1. Not knowing what you want. If you don’t know what you want, you might not like what you get. Also, if you change your mind and change the job halfway through, the contract – and price – have changed (Hint: it won’t get cheaper). Know clearly what you want done.
2. Not getting everything in writing. You don’t want to hear, “I didn’t say I was going to include the gutters.”
3. Not having dates in the contract. Did you want it finished this year? You better have it in the contract.
4. Paying too much up front. A deposit may be a reasonable request when the contract is signed, and money for materials prior to the start date. Never pay in full before the job is finished.
5. Hiring unlicensed contractors. Actually, this can be okay, if you know what you are doing (and he does).
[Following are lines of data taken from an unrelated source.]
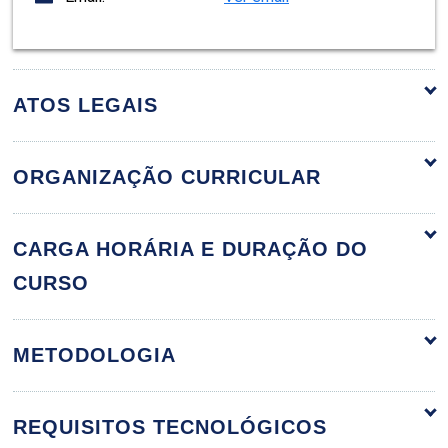
ATOS LEGAIS
ORGANIZAÇÃO CURRICULAR
A Organização da Educação
60h
CARGA HORÁRIA E DURAÇÃO DO
CURSO
Estrutura do Ensino conforme a
METODOLOGIA
Legislação
REQUISITOS TECNOLÓGICOS
10h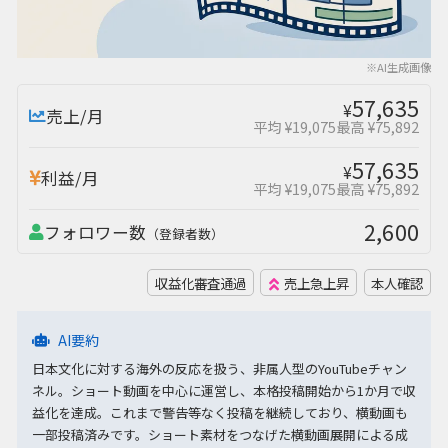
※AI生成画像
57,635
¥
売上/月
平均 ¥19,075
最高 ¥75,892
57,635
¥
利益/月
平均 ¥19,075
最高 ¥75,892
2,600
フォロワー数
（登録者数）
収益化審査通過
売上急上昇
本人確認
AI要約
日本文化に対する海外の反応を扱う、非属人型のYouTubeチャン
ネル。ショート動画を中心に運営し、本格投稿開始から1か月で収
益化を達成。これまで警告等なく投稿を継続しており、横動画も
一部投稿済みです。ショート素材をつなげた横動画展開による成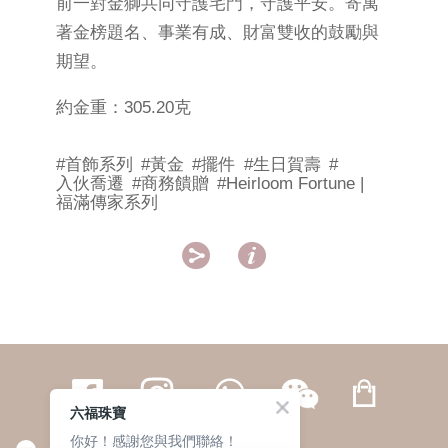
前一對金獅共同守護宅門，守護平安。寄寓
著金榜題名、事業有成、財富雙收的鼓勵與
期望。
約金重：305.20克
#首飾系列
#黃金
#擺件
#生日賀壽
#
入伙喬遷
#商務饋贈
#Heirloom Fortune |
福滿傳家系列


六福珠寶
你好！感謝您與我們聯絡！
The license doesn’t mean you get expertise, but it does mean you get leverage. A contractor will right his wrongs to avoid losing that license.
6. Hiring the first one in the phone book. Ask friends who had work done, or the owner of a hardware store. Find a recommendation based on a similar job to yours.
7. Thinking there will be no problems. Weather delays, employees quitting, and more will happen. Having problems is okay, but it’s not okay if the contractor can’t work out the issues to your satisfaction.
8. Expecting neatness. Believe it or not, it is sometimes efficient to leave things laying where they’ll next be used. There will be messes, so prepare accordingly. Cover things if it will be a dusty job, for example. Also be clear in the contract that the jobsite will be cleaned up at the end of the job.
9. Not having penalties in the contract. This is important on large jobs. It’s one thing to say “Work to be completed by May 2nd,” but better to add, “$100 per day to be deducted from the contract price for each day the job is unfinished beyond May 2nd.” That’s what I call a motivational clause.
10. Thinking contracts will prevent problems. They help, but unreasonable people on either side of a contract can ignore them, or use “literal readings” to make things even worse. Find someone you can work with, and keep your eyes open.